• **Problem**
Could you please reproduce every record below exactly, leaving out the pictures?

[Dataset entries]
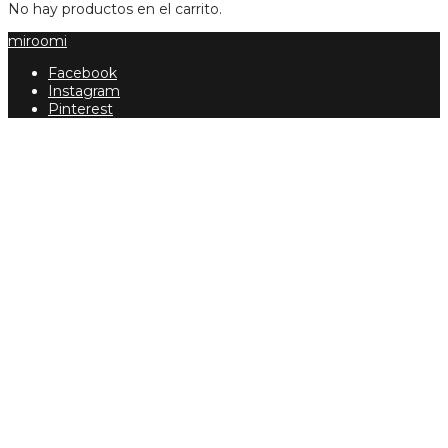
No hay productos en el carrito.
miroomi
Facebook
Instagram
Pinterest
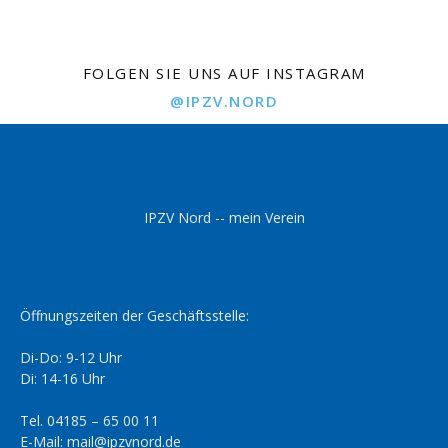
FOLGEN SIE UNS AUF INSTAGRAM
@IPZV.NORD
IPZV Nord -- mein Verein
Öffnungszeiten der Geschäftsstelle:
Di-Do: 9-12 Uhr
Di: 14-16 Uhr
Tel. 04185 – 65 00 11
E-Mail: mail@ipzvnord.de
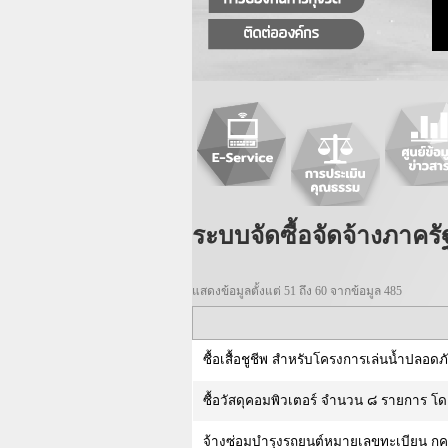
ระบบจัดซื้อจัดจ้างภาครั
แสดงข้อมูลตั้งแต่ 51 ถึง 60 จากข้อมูล 485
ซื้อเสื้อชูชีพ สำหรับโครงการเล่นน้ำปลอ
ซื้อวัสดุคอมพิวเตอร์ จำนวน ๘ รายการ โ
จ้างซ่อมบำรุงรถยนต์หมายเลขทะเบียน กค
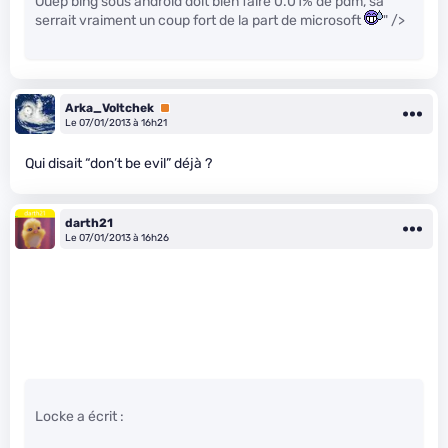
Ouep bing sous android doit bien faire 0.01% de pdm, sa
serrait vraiment un coup fort de la part de microsoft
" />
Arka_Voltchek
Premium
Le 07/01/2013 à 16h21
Qui disait “don’t be evil” déjà ?
darth21
Le 07/01/2013 à 16h26
Locke a écrit :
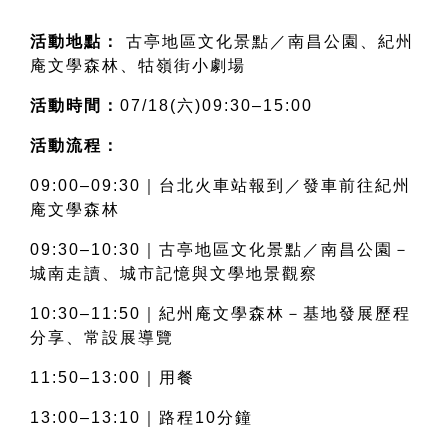
活動地點：
 古亭地區文化景點／南昌公園、紀州
庵文學森林、牯嶺街小劇場
活動時間：
07/18(六)09:30–15:00
活動流程：
09:00–09:30｜台北火車站報到／發車前往紀州
庵文學森林
09:30–10:30｜古亭地區文化景點／南昌公園－
城南走讀、城市記憶與文學地景觀察
10:30–11:50｜紀州庵文學森林－基地發展歷程
分享、常設展導覽
11:50–13:00｜用餐
13:00–13:10｜路程10分鐘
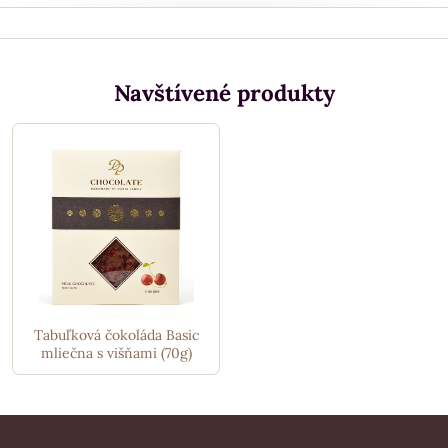
Navštívené produkty
Tabuľková čokoláda Basic
mliečna s višňami (70g)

• **Expected answer**
No hay productos en el carrito.
miroomi
Facebook
Instagram
Pinterest
FOLGEN SIE UNS AUF INSTAGRAM
@IPZV.NORD
IPZV Nord -- mein Verein
Öffnungszeiten der Geschäftsstelle:
Di-Do: 9-12 Uhr
Di: 14-16 Uhr
Tel. 04185 – 65 00 11
E-Mail: mail@ipzvnord.de
ระบบจัดซื้อจัดจ้างภาครั
แสดงข้อมูลตั้งแต่ 51 ถึง 60 จากข้อมูล 485
ซื้อเสื้อชูชีพ สำหรับโครงการเล่นน้ำปลอ
ซื้อวัสดุคอมพิวเตอร์ จำนวน ๘ รายการ โ
จ้างซ่อมบำรุงรถยนต์หมายเลขทะเบียน กค
Ouep bing sous android doit bien faire 0.01% de pdm, sa
serrait vraiment un coup fort de la part de microsoft
" />
Arka_Voltchek
Premium
Le 07/01/2013 à 16h21
Qui disait “don’t be evil” déjà ?
darth21
Le 07/01/2013 à 16h26
Locke a écrit :
活動地點：
 古亭地區文化景點／南昌公園、紀州
庵文學森林、牯嶺街小劇場
活動時間：
07/18(六)09:30–15:00
活動流程：
09:00–09:30｜台北火車站報到／發車前往紀州
庵文學森林
09:30–10:30｜古亭地區文化景點／南昌公園－
城南走讀、城市記憶與文學地景觀察
10:30–11:50｜紀州庵文學森林－基地發展歷程
分享、常設展導覽
11:50–13:00｜用餐
13:00–13:10｜路程10分鐘
Navštívené produkty
Tabuľková čokoláda Basic
mliečna s višňami (70g)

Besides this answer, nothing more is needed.